Activity » Each line in the material below, starting at the one that contains "to wake me up" and ending at the one that contains "flect on my", should be repeated exactly; the pictures should not.

Source data »

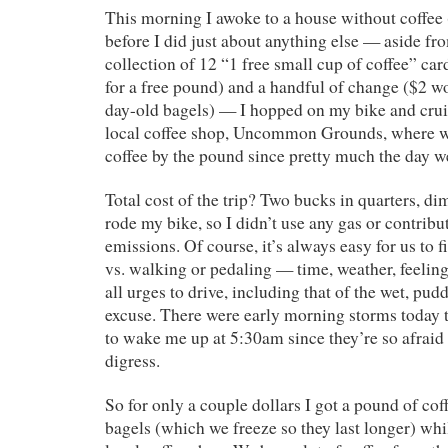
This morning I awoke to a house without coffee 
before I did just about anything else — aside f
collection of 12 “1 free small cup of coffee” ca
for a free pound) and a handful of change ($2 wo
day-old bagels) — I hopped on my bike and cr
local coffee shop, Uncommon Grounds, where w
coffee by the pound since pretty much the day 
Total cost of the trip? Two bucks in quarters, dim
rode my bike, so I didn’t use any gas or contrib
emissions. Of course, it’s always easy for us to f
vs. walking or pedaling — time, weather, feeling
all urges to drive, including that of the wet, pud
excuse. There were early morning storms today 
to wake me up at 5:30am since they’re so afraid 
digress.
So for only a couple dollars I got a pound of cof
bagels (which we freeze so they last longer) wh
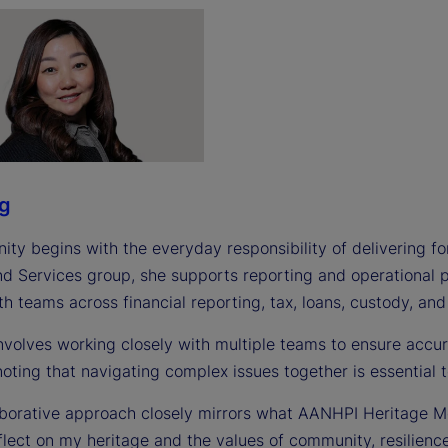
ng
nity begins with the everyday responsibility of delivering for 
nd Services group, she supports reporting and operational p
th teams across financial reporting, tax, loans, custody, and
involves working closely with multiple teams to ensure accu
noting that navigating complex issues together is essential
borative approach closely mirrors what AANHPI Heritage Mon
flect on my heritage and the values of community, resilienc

==

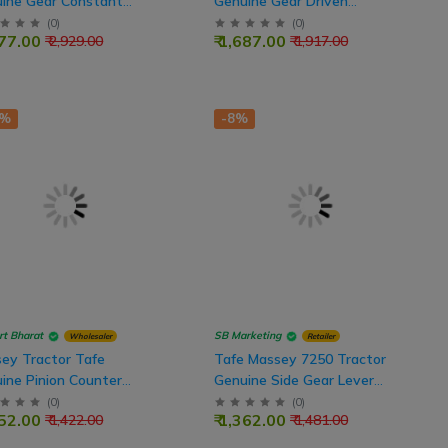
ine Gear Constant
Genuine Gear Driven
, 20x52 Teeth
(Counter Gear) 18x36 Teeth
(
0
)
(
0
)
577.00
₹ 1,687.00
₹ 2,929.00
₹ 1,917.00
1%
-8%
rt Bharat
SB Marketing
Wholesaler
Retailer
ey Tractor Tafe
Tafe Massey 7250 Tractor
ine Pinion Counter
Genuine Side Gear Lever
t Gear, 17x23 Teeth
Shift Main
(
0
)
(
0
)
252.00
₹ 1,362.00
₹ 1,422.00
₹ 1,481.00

* * *

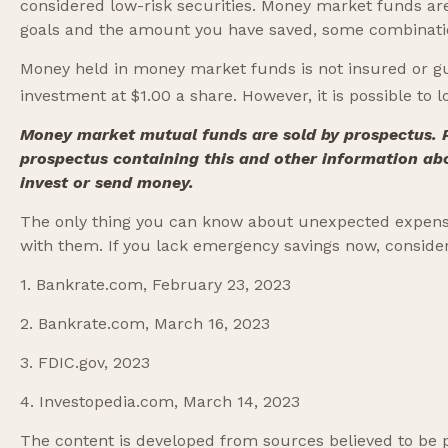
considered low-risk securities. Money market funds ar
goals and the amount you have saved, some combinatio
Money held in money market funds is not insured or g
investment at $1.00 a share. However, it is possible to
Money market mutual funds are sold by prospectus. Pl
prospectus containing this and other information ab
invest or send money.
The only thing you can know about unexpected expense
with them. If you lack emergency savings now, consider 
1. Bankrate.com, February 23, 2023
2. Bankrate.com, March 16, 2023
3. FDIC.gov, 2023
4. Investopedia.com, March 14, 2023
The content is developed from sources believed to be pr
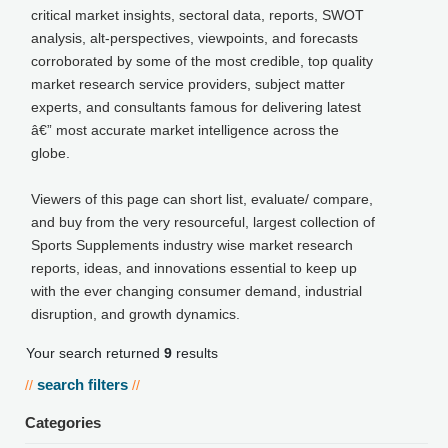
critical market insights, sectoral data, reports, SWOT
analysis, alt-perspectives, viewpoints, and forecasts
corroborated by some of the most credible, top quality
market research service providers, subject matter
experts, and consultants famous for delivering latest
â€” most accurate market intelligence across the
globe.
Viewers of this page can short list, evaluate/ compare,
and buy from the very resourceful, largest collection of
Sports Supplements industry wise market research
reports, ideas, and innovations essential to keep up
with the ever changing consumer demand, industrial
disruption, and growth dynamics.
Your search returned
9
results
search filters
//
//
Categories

Problem solution »
to wake me up at 5:30am since they’re so afraid 
digress.
So for only a couple dollars I got a pound of cof
bagels (which we freeze so they last longer) wh
ng
nity begins with the everyday responsibility of delivering for 
nd Services group, she supports reporting and operational p
th teams across financial reporting, tax, loans, custody, and
involves working closely with multiple teams to ensure accu
noting that navigating complex issues together is essential
borative approach closely mirrors what AANHPI Heritage Mon
flect on my heritage and the values of community, resilienc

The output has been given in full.